The Nansei-shoto UFO incident, as recounted by Major Donald Keyhoe in his 1955 book The Flying Saucer Conspiracy, refers to a World War II event during the Okinawa campaign in the last year of the war, involving a U.S. Navy task force patrolling the Nansei-shoto Archipelago—a chain of rocky islands in the Ryukyu group, located south of Okinawa. The story was provided to Keyhoe by James Dawson, a pseudonym for a U.S. Navy Combat Information Center (CIC) officer aboard an aircraft carrier, who described it as the “ghost of Nansei-shoto,” a radar-detected but invisible formation of unidentified flying objects that approached the task force without visual confirmation.
According to Dawson, on a bright day with scattered clouds at 5,000 feet and visibility up to 50 miles at 12,000 feet altitude, the CIC radarscopes suddenly showed a large greenish-white blob, initially mistaken for a flaw, but soon resolving into a huge formation of 200 to 300 bogeys (unidentified aircraft) at 12,000 feet and traveling at 650 knots, or about 700 miles per hour. The formation approached from the northeast, closing to within 5 miles of the task force ships. Twelve Navy propeller-driven fighters were launched to intercept, but they reported nothing visible at distances of 3 to 5 miles. The objects extended into curving “arms” as if enveloping the fleet, but vanished from radar after closing in, without any attack or further detection. Similar invisible craft were tracked in the following weeks by other Navy CIC personnel, confirming the event’s recurrence.
Keyhoe, a prominent UFO researcher and retired Marine Corps major, used this incident to argue for the existence of invisible flying saucers, linking it to theories of gravitational fields (G-fields) bending light rays to render objects unseen. He compared it to a 1954 British War Office report of radar-tracked invisible UFO formations over England that maneuvered precisely—from a U-formation to parallel lines to a Z-shape—at noon but remained invisible despite alerts. Keyhoe expressed alarm at the implications, noting that such invisibility would render normal aircraft helpless, and hoped the saucers remained neutral, emphasizing the helplessness of watching “invisible” aircraft close in. He framed the Nansei-shoto event as evidence of advanced technology, possibly extraterrestrial, and part of a broader pattern of UFO sightings during wartime, underscoring the need for disclosure.

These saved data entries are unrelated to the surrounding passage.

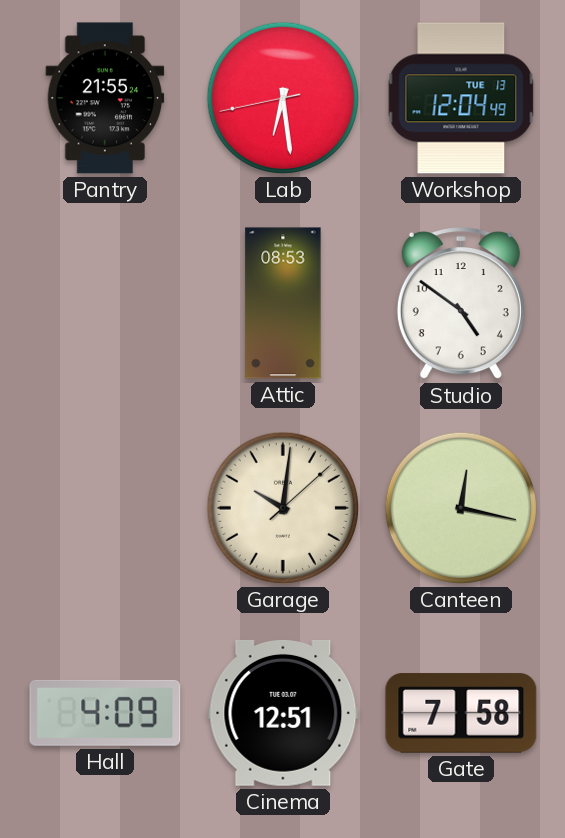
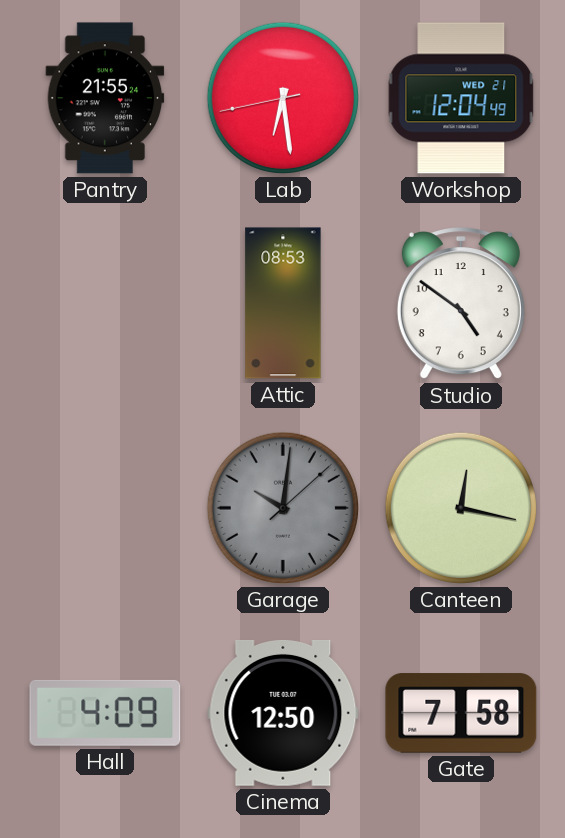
Workshop date: TUE 13 -> WED 21
Garage dial: cream -> grey
Cinema: 12:51 -> 12:50
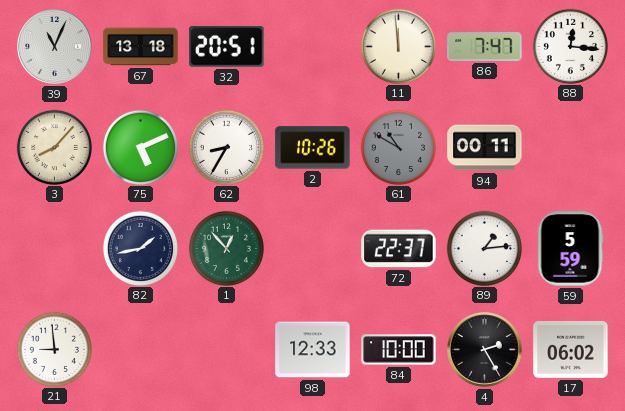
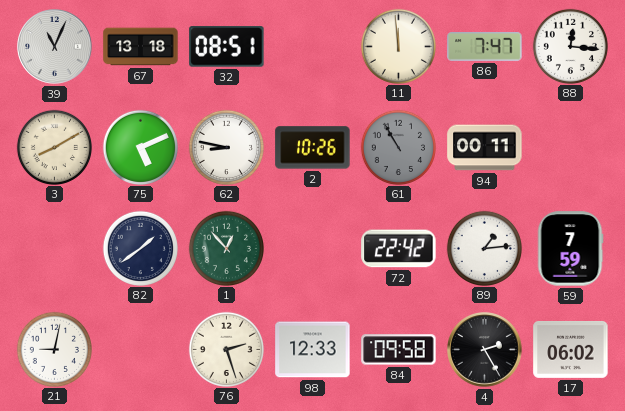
32: 20:51 -> 08:51
3: 8:07 -> 8:10
62: 8:35 -> 8:47
61: 10:50 -> 10:55
82: 1:43 -> 1:39
72: 22:37 -> 22:42
59: 5:59 -> 7:59
21: 8:59 -> 9:02
76: none -> 2:27
84: 10:00 -> 09:58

The incident’s context adds to its intrigue. The Okinawa campaign, from April to June 1945, was a brutal battle involving massive naval operations to protect landing forces from Japanese attacks, making the area a high-stakes zone where unidentified radar contacts could signify enemy threats. The Nansei-shoto islands, part of the Ryukyu chain, were strategically important, and the task force’s patrol aimed to prevent incursions. Dawson and his CIC team were right in tracking a huge saucer formation, Keyhoe asserted, dismissing it as a mere radar flaw given the consistent detections over weeks.
Skeptics might attribute the radar blips to atmospheric anomalies like temperature inversions or equipment malfunctions common in wartime radar systems, but Keyhoe countered this by highlighting the formation’s intelligent maneuvers and the Navy’s post-war acknowledgment of the “ghost” without explanation. The lack of visual sightings despite clear conditions and launched fighters strengthens the invisibility theory, which Keyhoe tied to other cases like the 1953 Kinross F-89 jet disappearance over Lake Superior and a Gulf of Mexico B-29 encounter. No physical evidence or declassified military reports confirm the event, and Dawson’s pseudonym protects his identity, but Keyhoe’s credibility as a UFO advocate lends weight to the narrative.
The Nansei-shoto case remains a cornerstone in discussions of wartime UFOs, often cited in historical accounts of invisible craft and military encounters. Its legacy endures in UFO research, reflecting the era’s tension between emerging technology and the unknown, and continues to inspire speculation about extraterrestrial surveillance during human conflicts.